SEEN - SE European Bird Migration Network
Directional preferences of the Sedge Warbler (Acrocephalus schoenobaenus L.) during autumn migration in western Ukraine
Oksana Zakala
Western Ukrainian Ornithological Station and Zoological museum of Ivan Franko National University of Lviv, Ukraine

The study of the spatial orientation of the Sedge Warbler in the western Ukraine was carried out in the "Cholginski" ornithological reserve during last nine years (from 1996 till 2004). In total 414 orientation experiments were done, in 379 of them directional preference was significantly different from random (see Table 1).

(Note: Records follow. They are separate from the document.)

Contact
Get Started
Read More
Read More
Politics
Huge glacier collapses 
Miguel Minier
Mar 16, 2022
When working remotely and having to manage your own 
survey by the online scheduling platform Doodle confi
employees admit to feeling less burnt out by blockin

Table 1. Terms and number of orientation experiments done in the "Cholginski" ornithological reserve.
Year Date ** N Number
of experiments
1996 19.08-05.09 42 1 43
1997 03.08-27.08 24 1 25
1998 02.08-20.08 29 3 32
1999 22.07-29.08 36 1 37
2000 01.08-15.08 33 7 40
2001 09.08-27.08 56 6 62
2002 04.08-30.08 35 11 46
2003 06.08-28.08 63 4 67
2004 03.08-26.08 61 1 62
    379 35 414


One of the goals of this study was to find out if bird activity in the cage depends on physiological parameters (fat content, weight) or environmental conditions (time, sky conditions, wind direction). However, I found no relationship between the bird activity level and the parameters and factors listed above.
Sedge Warblers choose three directions during the autumn migration in the western Ukraine, i.e.: SE, SSW, WSW. SE direction is the most prominent, while the WSW direction is less distinct.
Since all orientation experiments were conducted each year in the same period (except 1999, when experiments were conducted also in July), I could analyze all data together, or compare annual results with each other.
All three directions mentioned above were clearly pronounced in most years (1996-97, 99, 2003-2004). Only two (in 1998, 2001-2002) or even just one (2000) direction dominated in the other years. SE direction predominated in 2000 and 2002, SSW – in 1997-1999 and in 2003, WSW – only in 2001.
Presence of some minor directions observed could be explained by the errors resulting from the stress of a bird, mistakes and attempts to escape from the cage.
Directional preferences in 1999 were not clear. I think that a cause for such results could be terms of the study (end of July – end of August), as well as age of tested birds, i.e. immature birds that could be during post-fledging dispersal.
Similar orientation experiments were held in Poland in "Jezioro Druzno" reserve. SSW direction was also found in Poland (45%), just like in Ukraine. However, on the territory of Ukraine the SE direction is a dominating one, probably because larger part of birds that fly through the territory of the western Ukraine, migrates along the south-east direction. It is known that the Sedge Warbler from the south Scandinavia and western Europe winter in western Africa, whereas birds from Finland and eastern Europe winter in central and eastern Africa.
In 77,3% of tests out of 379 analysed, birds chose one direction, while in 22,7% - two or more. The latter group consists of interpopulationary hybrid individuals (in the sense of migrational populations), and can have two or more migratory directions, coded in their genome. It was also found that most young birds chose just one direction, while most adults – two or more.
I tried to verify the hypothesis about the occurrence of more than one population of the Sedge Warbler migrating through the territory of Western Ukraine.
I searched for morphometric differences between birds divided into groups according to their orientation preferences. I compared bill, tarsus, tail and wing length, with a special attention to the wing length. There was a significant difference in bill length (0,96) between SSW and WSW and between SE and WSW group of birds, significant difference in wing length (0,96) between SE and WSW groups of birds, and close to significant difference in wing length (0,94) between SE and SSW groups of birds. An analysis of young and adult individuals revealed no additional differences.

Data on ringed and recovered birds support the existence of south-western migration directions, while there is no information at all that can support the migration of the Sedge Warbler along the south-east flyway. However number of recovered birds depends not only on a number of ringed individuals, but also on human population density and cultural traditions in regions along the migratory route. Thus, the number of recovered Sedge Warblers in the south and south-eastern regions of Europe is still small.
I also found some differences between the main migration directions of adult and young birds. Most adult birds preferred WSW direction, while young birds – SE and SSW directions. The standard choice of  three directions may be genetically determined. Moreover, we think that young birds prefer genetically determined migratory direction while adults choose the route taking into consideration also previous migratory experience.
The presence of three distinct directions also may be caused by the presence of more than one different Sedge Warbler populations, which fly through the territory of western Ukraine.